▸ **Required action**: Print, exactly as written, the line in the entries below that contains "All games are copyrighted or tr" and every line after it up to and including the last. Omit pictures.

▸ **Dataset excerpts**:
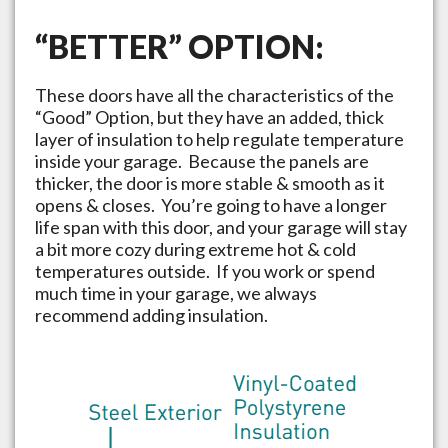
“BETTER” OPTION:
These doors have all the characteristics of the
“Good” Option, but they have an added, thick
layer of insulation to help regulate temperature
inside your garage. Because the panels are
thicker, the door is more stable & smooth as it
opens & closes. You’re going to have a longer
life span with this door, and your garage will stay
a bit more cozy during extreme hot & cold
temperatures outside. If you work or spend
much time in your garage, we always
recommend adding insulation.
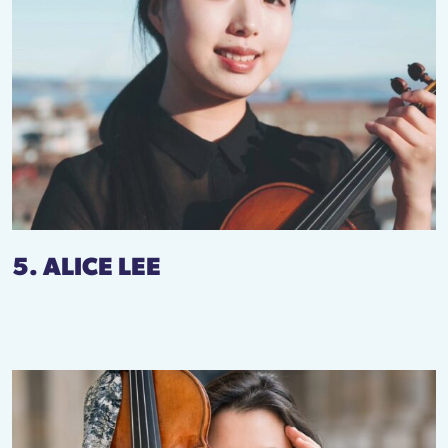
5. ALICE LEE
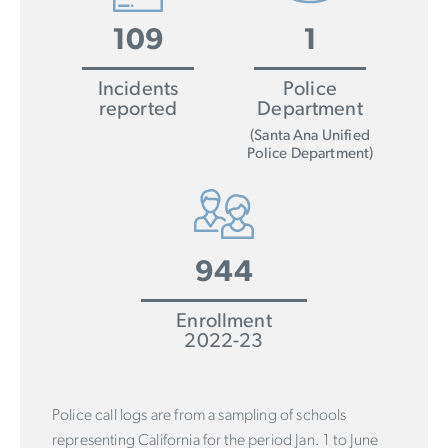
109
1
Incidents
Police
reported
Department
(Santa Ana Unified
Police Department)
944
Enrollment
2022-23
Police call logs are from a sampling of schools
representing California for the period Jan. 1 to June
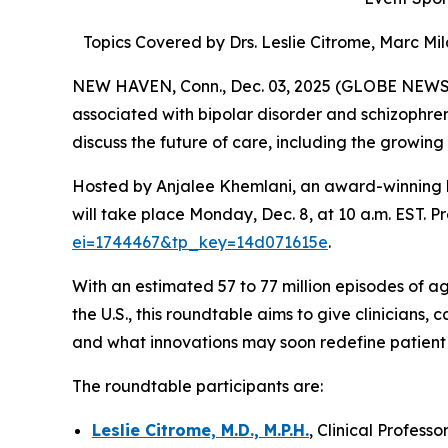
Topics Covered by Drs. Leslie Citrome, Marc M
NEW HAVEN, Conn., Dec. 03, 2025 (GLOBE NEWSWIR
associated with bipolar disorder and schizophren
discuss the future of care, including the growing
Hosted by Anjalee Khemlani, an award-winning h
will take place Monday, Dec. 8, at 10 a.m. EST. Pr
ei=1744467&tp_key=14d071615e
.
With an estimated 57 to 77 million episodes of ag
the U.S., this roundtable aims to give clinicians,
and what innovations may soon redefine patient c
The roundtable participants are:
Leslie Citrome, M.D., M.P.H.
, Clinical Profes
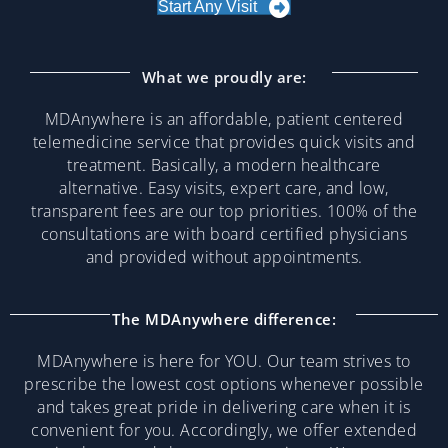
Start Any Visit
What we proudly are:
MDAnywhere is an affordable, patient centered
telemedicine service that provides quick visits and
treatment. Basically, a modern healthcare
alternative. Easy visits, expert care, and low,
transparent fees are our top priorities. 100% of the
consultations are with board certified physicians
and provided without appointments.
The MDAnywhere difference:
MDAnywhere is here for YOU. Our team strives to
prescribe the lowest cost options whenever possible
and takes great pride in delivering care when it is
convenient for you. Accordingly, we offer extended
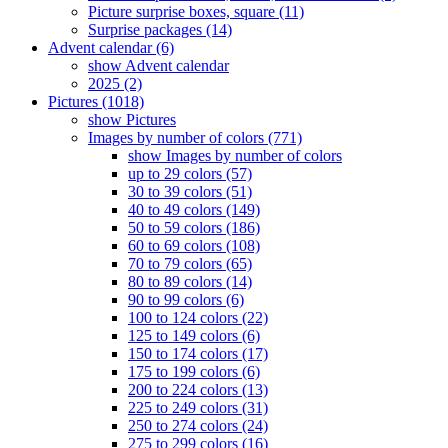
Picture surprise boxes, square (11)
Surprise packages (14)
Advent calendar (6)
show Advent calendar
2025 (2)
Pictures (1018)
show Pictures
Images by number of colors (771)
show Images by number of colors
up to 29 colors (57)
30 to 39 colors (51)
40 to 49 colors (149)
50 to 59 colors (186)
60 to 69 colors (108)
70 to 79 colors (65)
80 to 89 colors (14)
90 to 99 colors (6)
100 to 124 colors (22)
125 to 149 colors (6)
150 to 174 colors (17)
175 to 199 colors (6)
200 to 224 colors (13)
225 to 249 colors (31)
250 to 274 colors (24)
275 to 299 colors (16)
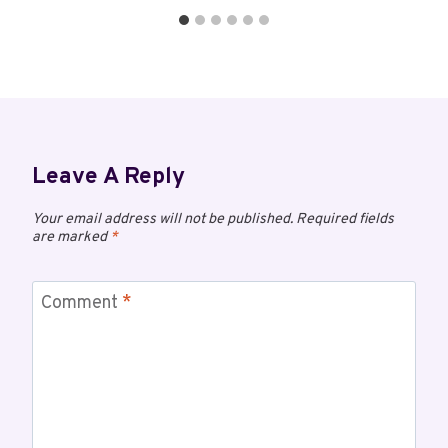
Leave A Reply
Your email address will not be published.
Required fields
are marked
*
Comment
*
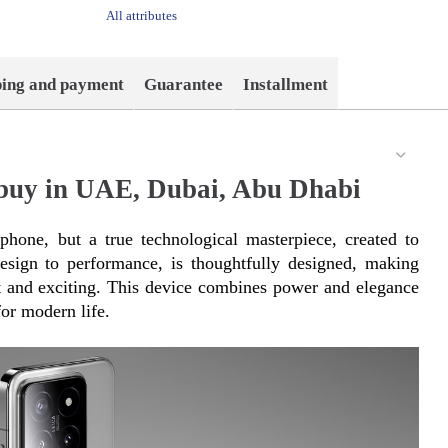
All attributes
ping and payment
Guarantee
Installment
buy in UAE, Dubai, Abu Dhabi
hone, but a true technological masterpiece, created to 
esign to performance, is thoughtfully designed, making 
nt and exciting. This device combines power and elegance 
or modern life.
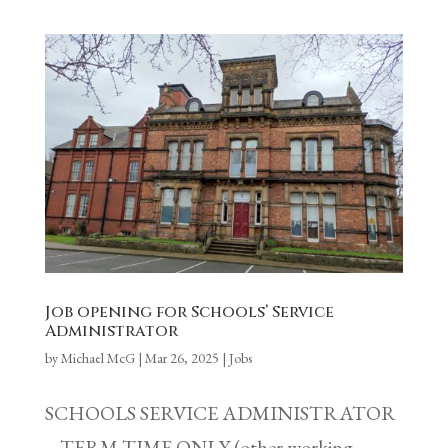
Job opening for Schools’ Service
Administrator
by
Michael McG
|
Mar 26, 2025
|
Jobs
SCHOOLS SERVICE ADMINISTRATOR
– TERM-TIME ONLY (other working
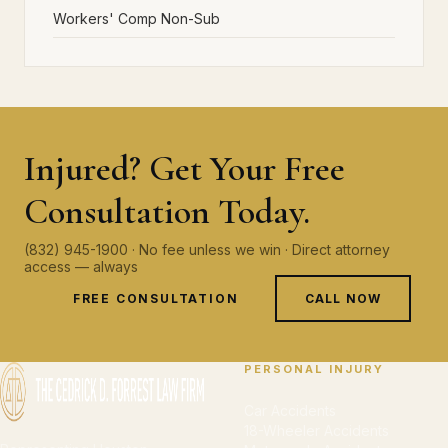
Workers' Comp Non-Sub
Injured? Get Your Free
Consultation Today.
(832) 945-1900 · No fee unless we win · Direct attorney
access — always
FREE CONSULTATION
CALL NOW
PERSONAL INJURY
Car Accidents
18-Wheeler Accidents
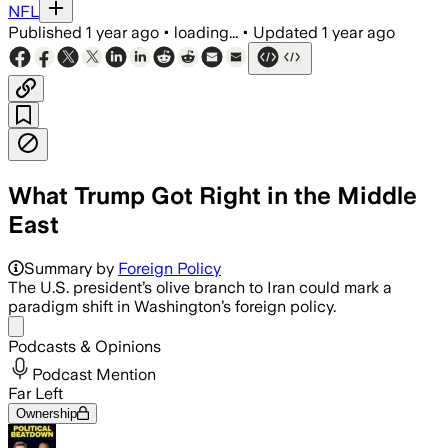
NFL
Published
1 year ago
•
loading...
•
Updated
1 year ago
What Trump Got Right in the Middle
East
Summary by
Foreign Policy
The U.S. president’s olive branch to Iran could mark a
paradigm shift in Washington’s foreign policy.
Share menu
Podcasts & Opinions
Podcast Mention
Far Left
Ownership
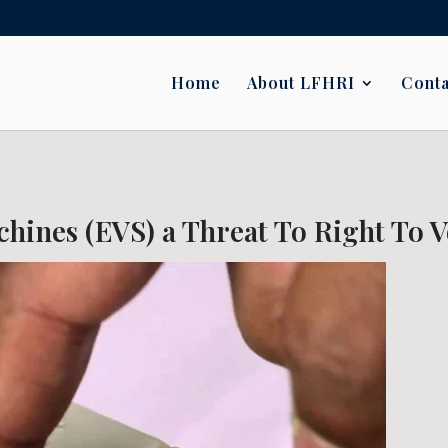
Home
About LFHRI
Conta
hines (EVS) a Threat To Right To V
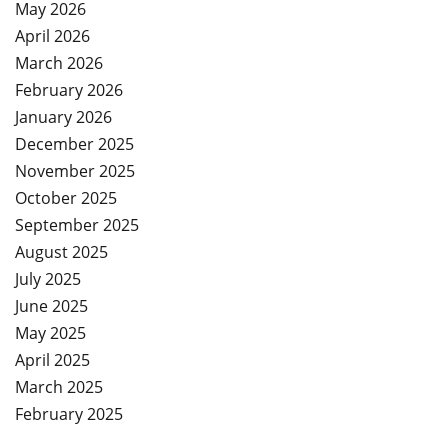
May 2026
April 2026
March 2026
February 2026
January 2026
December 2025
November 2025
October 2025
September 2025
August 2025
July 2025
June 2025
May 2025
April 2025
March 2025
February 2025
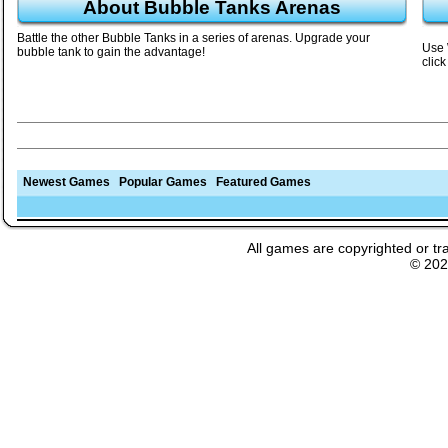
About Bubble Tanks Arenas
Battle the other Bubble Tanks in a series of arenas. Upgrade your
Use 
bubble tank to gain the advantage!
click
Newest Games
Popular Games
Featured Games
All games are copyrighted or tr
© 20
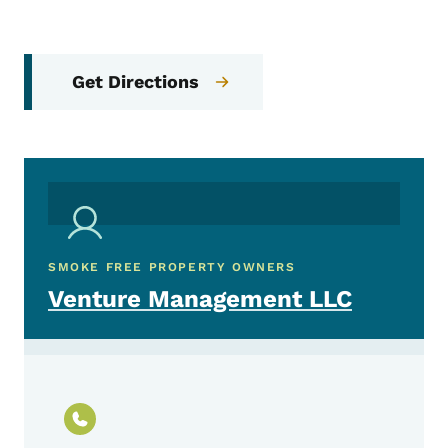
Get Directions
SMOKE FREE PROPERTY OWNERS
Venture Management LLC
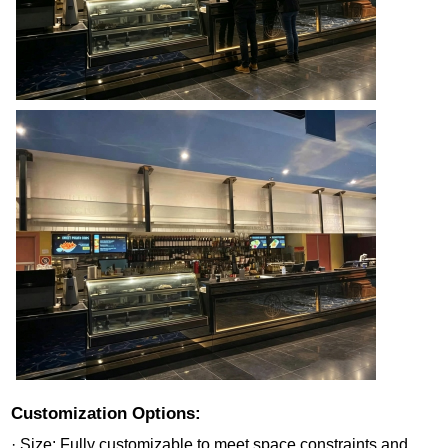
Customization Options:
· Size: Fully customizable to meet space constraints and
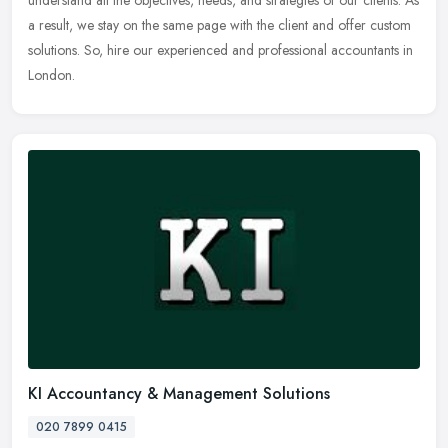
a result, we stay on the same page with the client and offer custom
solutions. So, hire our experienced and professional accountants in
London.
KI Accountancy & Management Solutions
020 7899 0415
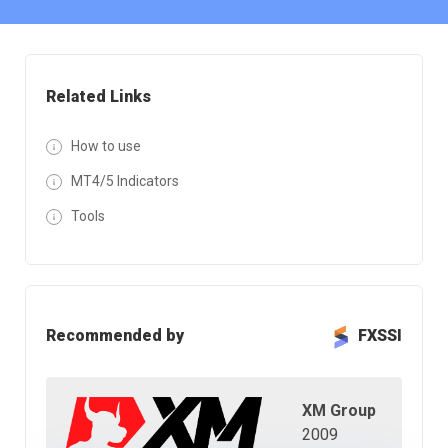
Related Links
How to use
MT4/5 Indicators
Tools
Recommended by
FXSSI
XM Group
2009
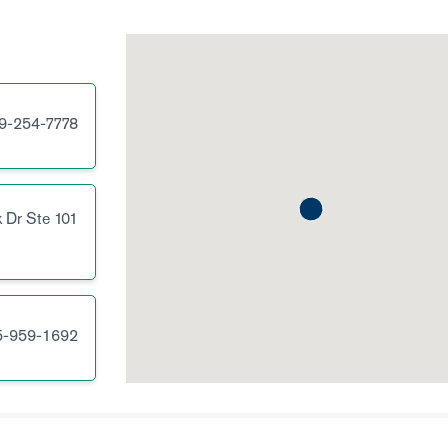
9-254-7778
 Dr
Ste 101
5-959-1692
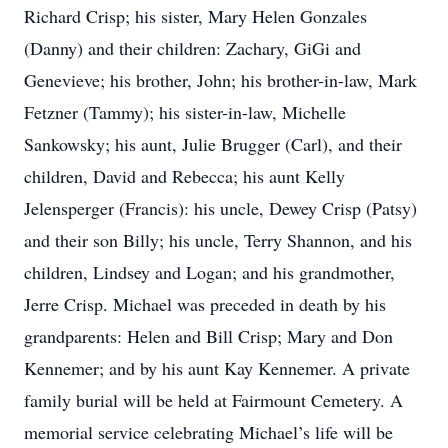
Richard Crisp; his sister, Mary Helen Gonzales
(Danny) and their children: Zachary, GiGi and
Genevieve; his brother, John; his brother-in-law, Mark
Fetzner (Tammy); his sister-in-law, Michelle
Sankowsky; his aunt, Julie Brugger (Carl), and their
children, David and Rebecca; his aunt Kelly
Jelensperger (Francis): his uncle, Dewey Crisp (Patsy)
and their son Billy; his uncle, Terry Shannon, and his
children, Lindsey and Logan; and his grandmother,
Jerre Crisp. Michael was preceded in death by his
grandparents: Helen and Bill Crisp; Mary and Don
Kennemer; and by his aunt Kay Kennemer. A private
family burial will be held at Fairmount Cemetery. A
memorial service celebrating Michael’s life will be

▸ **Exercise output**:
All games are copyrighted or tr
© 20
Get Directions
SMOKE FREE PROPERTY OWNERS
Venture Management LLC
Customization Options:
· Size: Fully customizable to meet space constraints and
a result, we stay on the same page with the client and offer custom
solutions. So, hire our experienced and professional accountants in
London.
KI Accountancy & Management Solutions
020 7899 0415
Related Links
How to use
MT4/5 Indicators
Tools
Recommended by
FXSSI
XM Group
2009
9-254-7778
 Dr
Ste 101
5-959-1692
Richard Crisp; his sister, Mary Helen Gonzales
(Danny) and their children: Zachary, GiGi and
Genevieve; his brother, John; his brother-in-law, Mark
Fetzner (Tammy); his sister-in-law, Michelle
Sankowsky; his aunt, Julie Brugger (Carl), and their
children, David and Rebecca; his aunt Kelly
Jelensperger (Francis): his uncle, Dewey Crisp (Patsy)
and their son Billy; his uncle, Terry Shannon, and his
children, Lindsey and Logan; and his grandmother,
Jerre Crisp. Michael was preceded in death by his
grandparents: Helen and Bill Crisp; Mary and Don
Kennemer; and by his aunt Kay Kennemer. A private
family burial will be held at Fairmount Cemetery. A
memorial service celebrating Michael’s life will be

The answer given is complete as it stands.